__Your assignment__.
Having found the line that holds "Patócs Molnár János", give that line and all lines after it again, word for word, through the end of the data below.

__Extracted data__.
────────────────────────────────────────

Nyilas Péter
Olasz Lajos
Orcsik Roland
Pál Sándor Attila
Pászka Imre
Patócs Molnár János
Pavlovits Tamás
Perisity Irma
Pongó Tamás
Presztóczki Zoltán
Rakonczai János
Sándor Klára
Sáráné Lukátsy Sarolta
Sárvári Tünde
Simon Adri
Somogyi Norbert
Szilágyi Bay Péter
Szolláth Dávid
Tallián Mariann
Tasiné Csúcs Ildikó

────────────────────────────────────────

__Answer box__.
Patócs Molnár János
Pavlovits Tamás
Perisity Irma
Pongó Tamás
Presztóczki Zoltán
Rakonczai János
Sándor Klára
Sáráné Lukátsy Sarolta
Sárvári Tünde
Simon Adri
Somogyi Norbert
Szilágyi Bay Péter
Szolláth Dávid
Tallián Mariann
Tasiné Csúcs Ildikó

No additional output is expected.